Let’s say you want to compute the pairwise distance between two sets of points, a
and b
, in Python. The technique works for an arbitrary number of points, but for simplicity make them 2D. Set a
has m
points giving it a shape of (m, 2)
and b
has n
points giving it a shape of (n, 2)
. How do you generate a (m, n)
distance matrix with pairwise distances?
The simplest thing you can do is call the distance_matrix
function in the SciPy spatial package:
import numpy as np
from scipy.spatial import distance_matrix
a = np.zeros((3, 2))
b = np.ones((4, 2))
distance_matrix(a, b)
This produces the following distance matrix:
array([[1.41421356, 1.41421356, 1.41421356, 1.41421356],
[1.41421356, 1.41421356, 1.41421356, 1.41421356],
[1.41421356, 1.41421356, 1.41421356, 1.41421356]])
Easy enough! But actually you can do the same thing without SciPy by leveraging NumPy’s broadcasting rules:
>>> np.linalg.norm(a[:, None, :] - b[None, :, :], axis=-1)
array([[1.41421356, 1.41421356, 1.41421356, 1.41421356],
[1.41421356, 1.41421356, 1.41421356, 1.41421356],
[1.41421356, 1.41421356, 1.41421356, 1.41421356]])
Why does this work? Because NumPy applies element-wise calculations when axes have the same dimension or when one of the axes can be expanded to match. It checks for matching dimensions by moving right to left through the axes.
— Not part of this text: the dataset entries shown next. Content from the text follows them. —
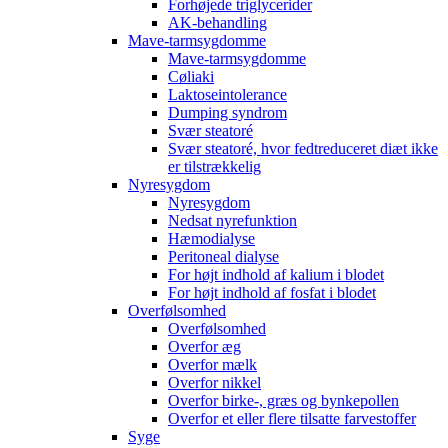
Forhøjede triglycerider
AK-behandling
Mave-tarmsygdomme
Mave-tarmsygdomme
Cøliaki
Laktoseintolerance
Dumping syndrom
Svær steatoré
Svær steatoré, hvor fedtreduceret diæt ikke
er tilstrækkelig
Nyresygdom
Nyresygdom
Nedsat nyrefunktion
Hæmodialyse
Peritoneal dialyse
For højt indhold af kalium i blodet
For højt indhold af fosfat i blodet
Overfølsomhed
Overfølsomhed
Overfor æg
Overfor mælk
Overfor nikkel
Overfor birke-, græs og bynkepollen
Overfor et eller flere tilsatte farvestoffer
Syge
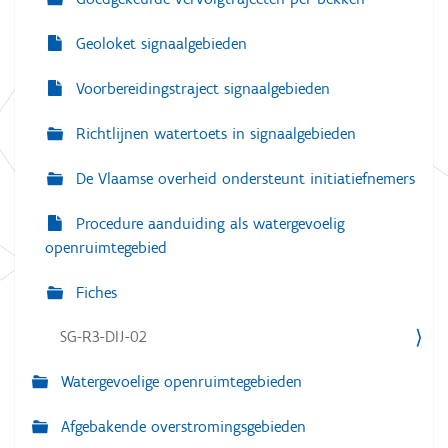
Geoloket signaalgebieden
Voorbereidingstraject signaalgebieden
Richtlijnen watertoets in signaalgebieden
De Vlaamse overheid ondersteunt initiatiefnemers
Procedure aanduiding als watergevoelig
openruimtegebied
Fiches
SG-R3-DIJ-02
Watergevoelige openruimtegebieden
Afgebakende overstromingsgebieden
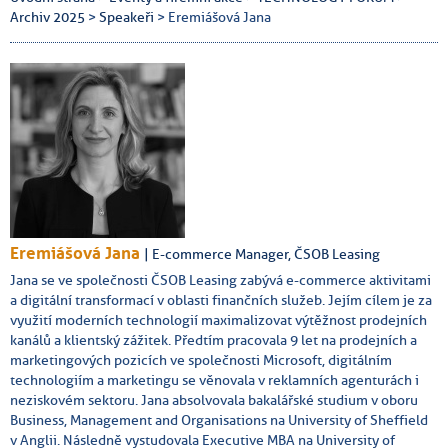
Archiv 2025
>
Speakeři
> Eremiášová Jana
Eremiášová Jana
| E-commerce Manager, ČSOB Leasing
Jana se ve společnosti ČSOB Leasing zabývá e-commerce aktivitami
a digitální transformací v oblasti finančních služeb. Jejím cílem je za
využití moderních technologií maximalizovat výtěžnost prodejních
kanálů a klientský zážitek. Předtím pracovala 9 let na prodejních a
marketingových pozicích ve společnosti Microsoft, digitálním
technologiím a marketingu se věnovala v reklamních agenturách i
neziskovém sektoru. Jana absolvovala bakalářské studium v oboru
Business, Management and Organisations na University of Sheffield
v Anglii. Následně vystudovala Executive MBA na University of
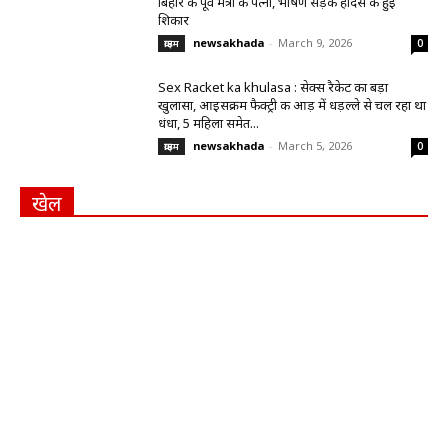
बिहार के पूर्व मंत्री की पत्नी, भीषण सड़क हादसे की हुईं
शिकार
newsakhada
-
March 9, 2026
क्राइम
0
Sex Racket ka khulasa : सेक्स रैकेट का बड़ा
खुलासा, आइसक्रीम फैक्ट्री की आड़ में धड़ल्ले से चल रहा था
धंधा, 5 महिला समेत...
newsakhada
-
March 5, 2026
क्राइम
0
खेल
None adds a new axis to a NumPy array. So a[:, None, :]
gives a (3, 1, 2)
view of a
and b[None, :, :]
gives a (1, 4, 2)
view of b
. The subtraction operation moves right to left. Any 2D point can be subtracted from another 2D point. The 4 dimensions from b
get expanded over the new axis in a
and then the 3 dimensions in a
get expanded over the first axis in b
. The result is a (3, 4, 2)
array with element-wise subtractions.
Then, we apply the L2 norm along the -1th axis (which is shorthand for the last axis). This gives us the Euclidean distance between each pair of points.
There are a few benefits to using the NumPy approach over the SciPy approach.
- You don’t need to install SciPy (which is kinda heavy).
- It works for other tensor packages that use NumPy broadcasting rules like PyTorch and TensorFlow.
- It works with any operation that can do reductions.
As an example of point 3, you can do pairwise Manhattan distance with the following:
>>> np.sum(np.abs(a[:, None, :] - b[None, :, :]), axis=-1)
array([[2., 2., 2., 2.],
[2., 2., 2., 2.],
[2., 2., 2., 2.]])
Becoming comfortable with this type of vectorized operation is an important way to get better at scientific computing!